Havia a necessidade de dar um passo além para aprofundar a intimidade.

– Gente, amei visitar a exposição permanente do Pierre Choinier em Paris. – falei com a segurança daqueles que tem o mapa do mercadão de Madureira decorado na cabeça.

Paris. Nunca fui também.

Não vou dizer que é meu sonho porque sonhar a gente sonha com o resgate da autonomia do CEFET, com a diminuição da desigualdade social, com a liberdade de Lula e que o Uber tenha bala 7 belo. Paris a gente deseja com o sorriso nos olhos daqueles que vêem um sorvete ser bem servido pela moça do outro lado do balcão.

Quanto ao Pierre Choinier, para quem não sabe, é um grande artista renascentista francês inventado por mim na década de 80 em uma apresentação da escola quando o professor pediu para eu citar o nome de um pintor famoso e contar um pouco sobre ele em um trabalho oral. Não havia estudado nada mas não podia tirar zero. Mandei essa e, pasmem, ganhei um 10. Desde então, compreendi como me comportar no mundo.

Mas quase coloquei tudo a perder, gente.

Dei uma rateada e disse empolgada, super sem querer, que fui passar Lua de Mel em Cancun.

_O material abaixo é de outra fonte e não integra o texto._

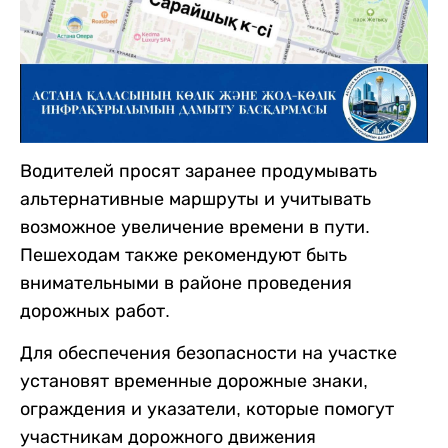
Водителей просят заранее продумывать
альтернативные маршруты и учитывать
возможное увеличение времени в пути.
Пешеходам также рекомендуют быть
внимательными в районе проведения
дорожных работ.
Для обеспечения безопасности на участке
установят временные дорожные знаки,
ограждения и указатели, которые помогут
участникам дорожного движения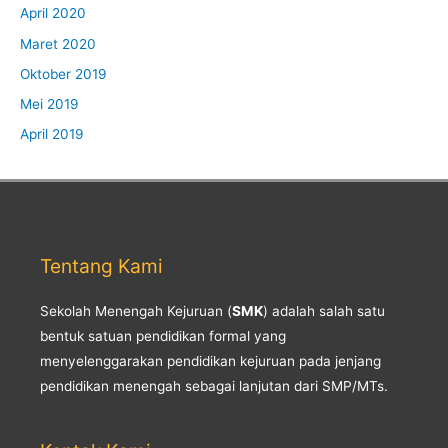
April 2020
Maret 2020
Oktober 2019
Mei 2019
April 2019
Tentang Kami
Sekolah Menengah Kejuruan (
SMK
) adalah salah satu
bentuk satuan pendidikan formal yang
menyelenggarakan pendidikan kejuruan pada jenjang
pendidikan menengah sebagai lanjutan dari SMP/MTs.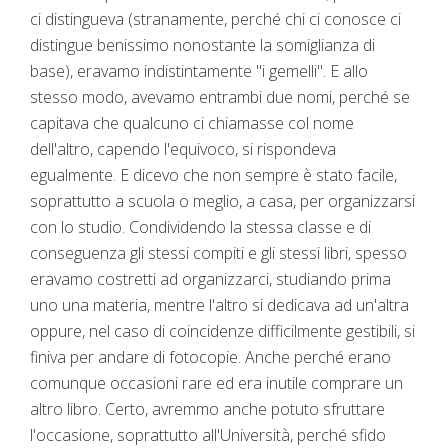
ci distingueva (stranamente, perché chi ci conosce ci
distingue benissimo nonostante la somiglianza di
base), eravamo indistintamente "i gemelli". E allo
stesso modo, avevamo entrambi due nomi, perché se
capitava che qualcuno ci chiamasse col nome
dell'altro, capendo l'equivoco, si rispondeva
egualmente. E dicevo che non sempre è stato facile,
soprattutto a scuola o meglio, a casa, per organizzarsi
con lo studio. Condividendo la stessa classe e di
conseguenza gli stessi compiti e gli stessi libri, spesso
eravamo costretti ad organizzarci, studiando prima
uno una materia, mentre l'altro si dedicava ad un'altra
oppure, nel caso di coincidenze difficilmente gestibili, si
finiva per andare di fotocopie. Anche perché erano
comunque occasioni rare ed era inutile comprare un
altro libro. Certo, avremmo anche potuto sfruttare
l'occasione, soprattutto all'Università, perché sfido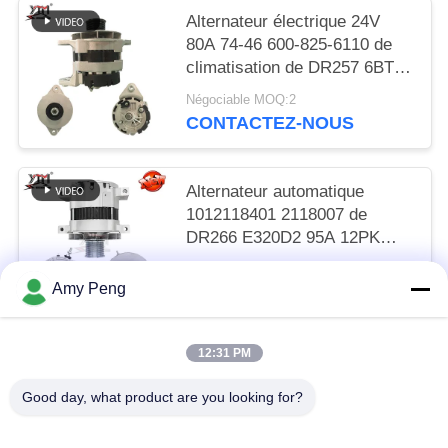
Alternateur électrique 24V
80A 74-46 600-825-6110 de
climatisation de DR257 6BT
R220-5 R305
Négociable MOQ:2
CONTACTEZ-NOUS
Alternateur automatique
1012118401 2118007 de
DR266 E320D2 95A 12PK
101211-8400
Négociable MOQ:2
Amy Peng
CONTACTEZ-NOUS
12:31 PM
Catégories populaires
Tous
Good day, what product are you looking for?
Moteur De Démarreur Moteur
Moteur De Démarreur Électrique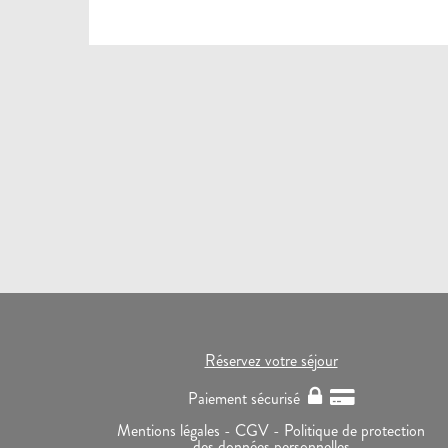
Réservez votre séjour
Paiement sécurisé
Mentions légales -
CGV -
Politique de protection
des données personnelles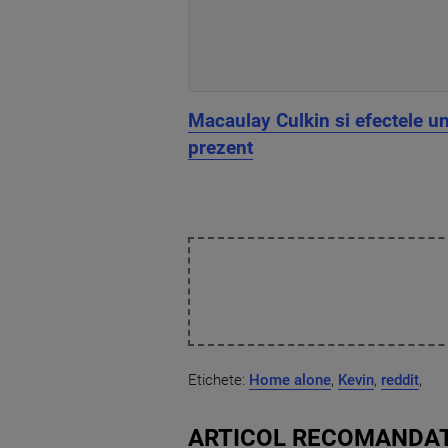
Macaulay Culkin si efectele un
prezent
Etichete:
Home alone
,
Kevin
,
reddit
,
ARTICOL RECOMANDAT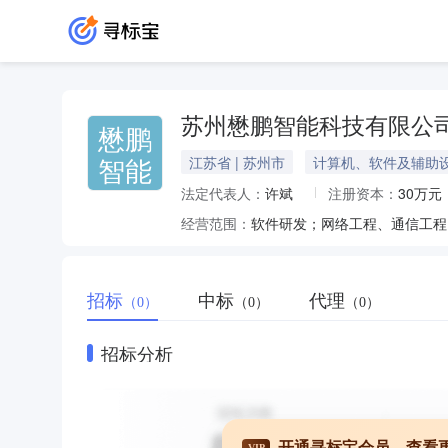
苏州懋鹏智能科技有限公
懋鹏
智能
江苏省 | 苏州市
计算机、软件及辅助
法定代表人：
许斌
注册资本：
30万元
经营范围：
招标
中标
代理
（0）
（0）
（0）
招标分析
开通寻标宝会员，查看
VIP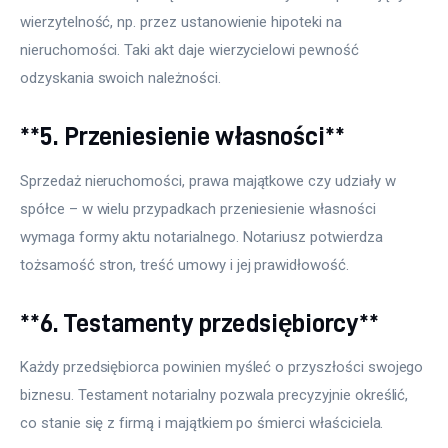
wierzytelność, np. przez ustanowienie hipoteki na 
nieruchomości. Taki akt daje wierzycielowi pewność 
odzyskania swoich należności.
**5. Przeniesienie własności**
Sprzedaż nieruchomości, prawa majątkowe czy udziały w 
spółce – w wielu przypadkach przeniesienie własności 
wymaga formy aktu notarialnego. Notariusz potwierdza 
tożsamość stron, treść umowy i jej prawidłowość.
**6. Testamenty przedsiębiorcy**
Każdy przedsiębiorca powinien myśleć o przyszłości swojego 
biznesu. Testament notarialny pozwala precyzyjnie określić, 
co stanie się z firmą i majątkiem po śmierci właściciela.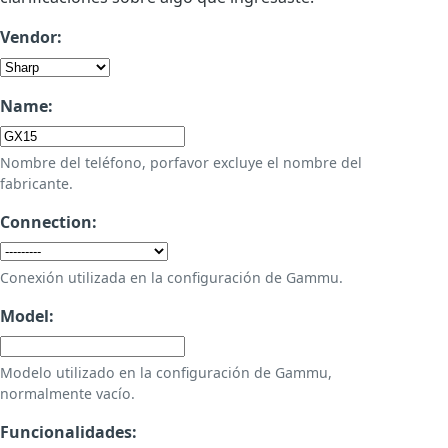
Vendor:
Name:
Nombre del teléfono, porfavor excluye el nombre del
fabricante.
Connection:
Conexión utilizada en la configuración de Gammu.
Model:
Modelo utilizado en la configuración de Gammu,
normalmente vacío.
Funcionalidades: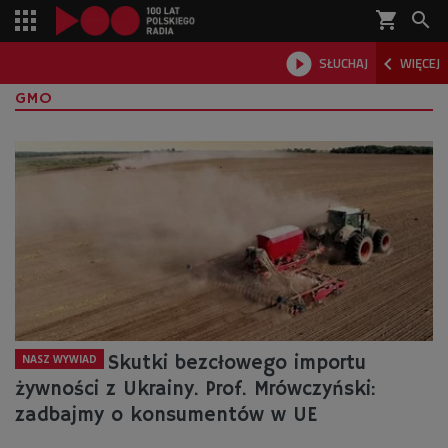
shopping_cart



SŁUCHAJ
WIĘCEJ

GMO
Skutki bezcłowego importu
NASZ WYWIAD
żywności z Ukrainy. Prof. Mrówczyński:
zadbajmy o konsumentów w UE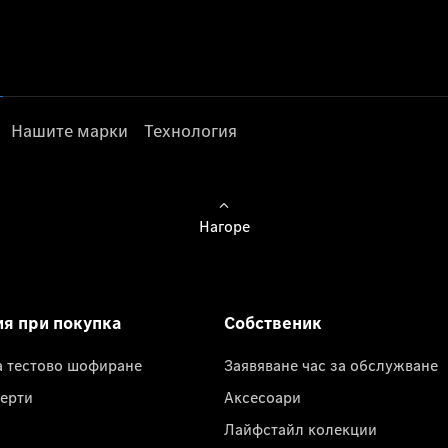
Нашите марки
Технология
Нагоре
ия при покупка
Собственик
а тестово шофиране
Заявяване час за обслужване
ерти
Аксесоари
Лайфстайл колекции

Jamais, eu disse jamais, façam isso quando estiver no meio dessa tribo específica porque eles vão achar que você também nunca experimentou palmito pupunha assado e isso pode ser fatal no julgamento de sua inteligência.

Se foi a Cancun, diga calmamente que foi para um lugar onde pode ver as antigas civilizações maias, astecas e toltecas, que esteve no Complexo de las Monjas e que a astronomia, a geometria, a matemática, a engenharia e as artes plásticas dos Maias são obras de arte.

Não satisfeita, falei que Guillermo del Toro faria a festa com aquele cenário. Não tenho a menor noção do sentido dessa frase mas isso é o que menos importa. Saber proferir expressões como está na página 1 do livro 1 do manual de sobrevivência que escrevi somente na minha cabeça.

Consegui corrigir tudo no tempo certo.

Vi orgasmos múltiplos e fui respeitada por ser burguesia-cultural-nível-hard.

Me acharam hiper cool.

Réchi tégui amigos de infância.

Se souber se comportar direitinho, você tem o mundo em suas mãos. Vai por mim.

Hoje, depois de votar no Conselho Tutelar, visitei a vila que morei em Madureira.

Encontrei meu vizinho lavando o carro na calçada e dei um berro de longe:

– Fala, corno! Teu time, hein! Vou te contar!

Ele me mostrou o dedo do meio, largou a mangueira na rua e veio me receber com um abraço. Não faço ideia para quem ele torce e do campeonato que está rolando.

Assim sigo caminhando, gente. Me julguem.